■ What you need to do
Among the entries below, one line contains "[30] (89, 327)" and another contains "[11] (159, 109)". Transcribe those two lines and every line between them, exactly.

■ Input data

Start of Block

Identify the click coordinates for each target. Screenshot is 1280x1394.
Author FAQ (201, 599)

End of Block
Start of Block

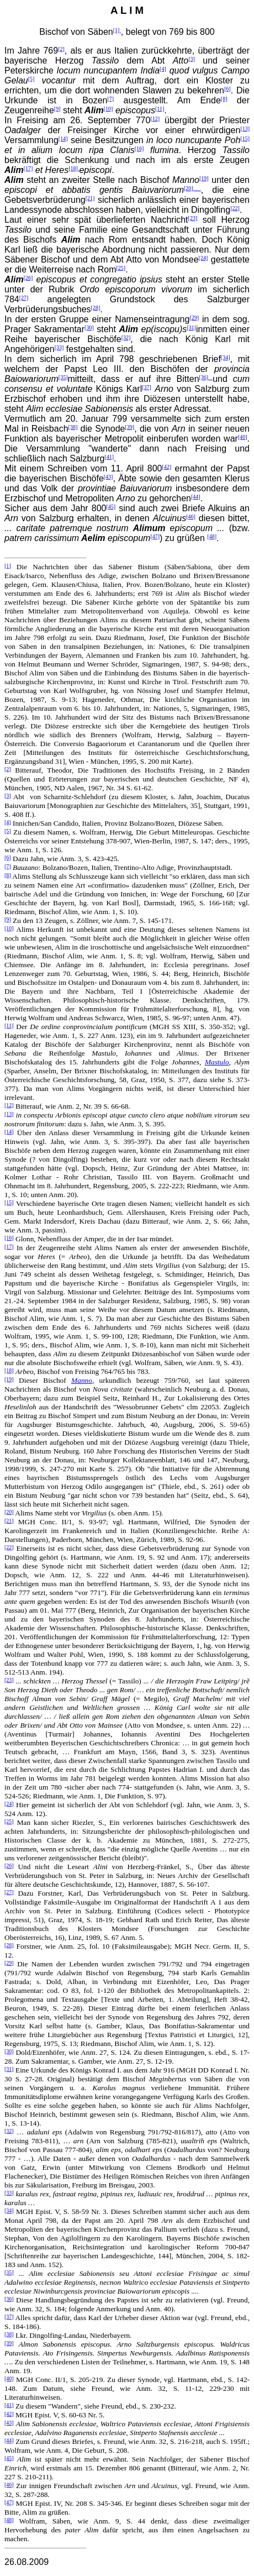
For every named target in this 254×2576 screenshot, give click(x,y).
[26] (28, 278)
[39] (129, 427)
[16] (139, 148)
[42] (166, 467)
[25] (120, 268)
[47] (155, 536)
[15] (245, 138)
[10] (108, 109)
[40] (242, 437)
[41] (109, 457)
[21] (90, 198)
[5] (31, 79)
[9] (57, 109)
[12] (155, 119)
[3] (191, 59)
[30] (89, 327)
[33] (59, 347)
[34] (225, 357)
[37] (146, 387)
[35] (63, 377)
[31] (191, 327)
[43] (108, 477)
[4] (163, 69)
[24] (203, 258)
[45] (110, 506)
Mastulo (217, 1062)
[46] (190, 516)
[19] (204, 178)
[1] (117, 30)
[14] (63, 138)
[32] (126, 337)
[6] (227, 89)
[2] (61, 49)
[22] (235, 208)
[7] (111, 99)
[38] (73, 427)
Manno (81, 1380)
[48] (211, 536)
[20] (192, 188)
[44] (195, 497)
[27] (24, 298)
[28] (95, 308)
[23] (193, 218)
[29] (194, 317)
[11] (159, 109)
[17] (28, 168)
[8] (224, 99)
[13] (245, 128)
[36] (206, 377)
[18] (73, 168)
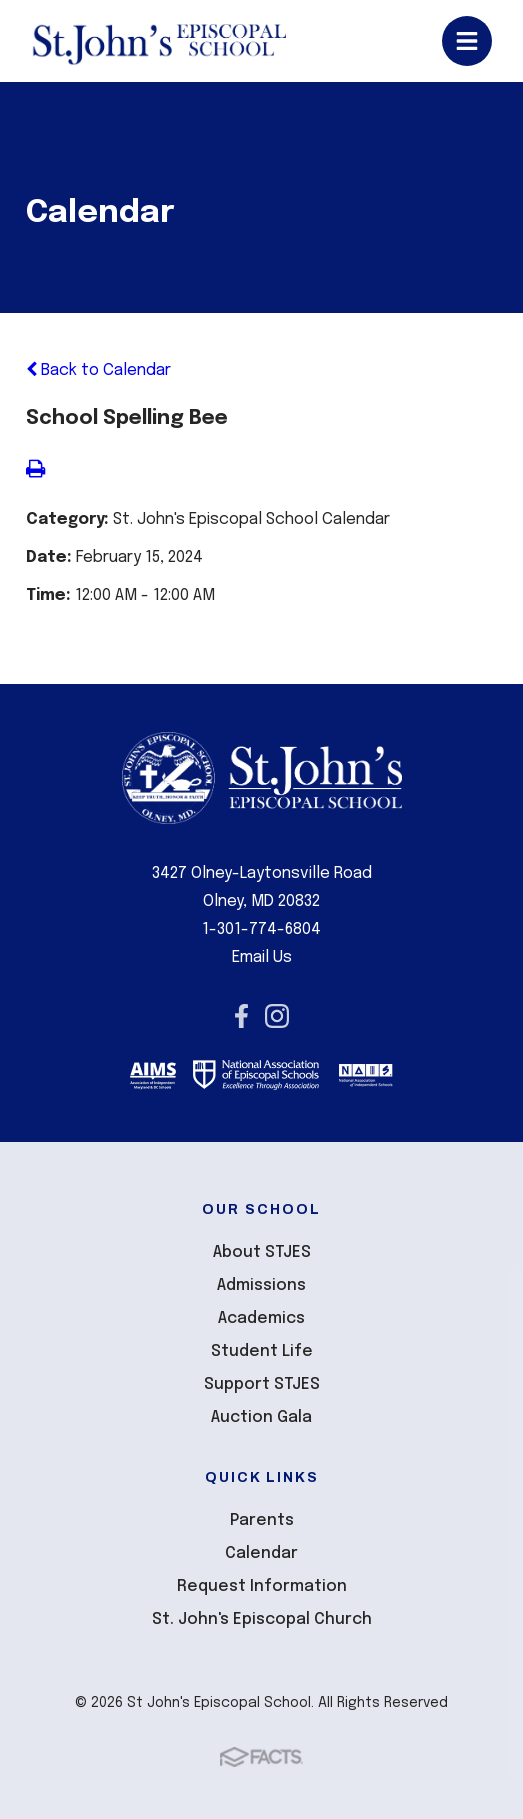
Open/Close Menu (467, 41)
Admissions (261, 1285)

End of Block

■ Expected output
[30] (89, 327)
[33] (59, 347)
[34] (225, 357)
[37] (146, 387)
[35] (63, 377)
[31] (191, 327)
[43] (108, 477)
[4] (163, 69)
[24] (203, 258)
[45] (110, 506)
Mastulo (217, 1062)
[46] (190, 516)
[19] (204, 178)
[1] (117, 30)
[14] (63, 138)
[32] (126, 337)
[6] (227, 89)
[2] (61, 49)
[22] (235, 208)
[7] (111, 99)
[38] (73, 427)
Manno (81, 1380)
[48] (211, 536)
[20] (192, 188)
[44] (195, 497)
[27] (24, 298)
[28] (95, 308)
[23] (193, 218)
[29] (194, 317)
[11] (159, 109)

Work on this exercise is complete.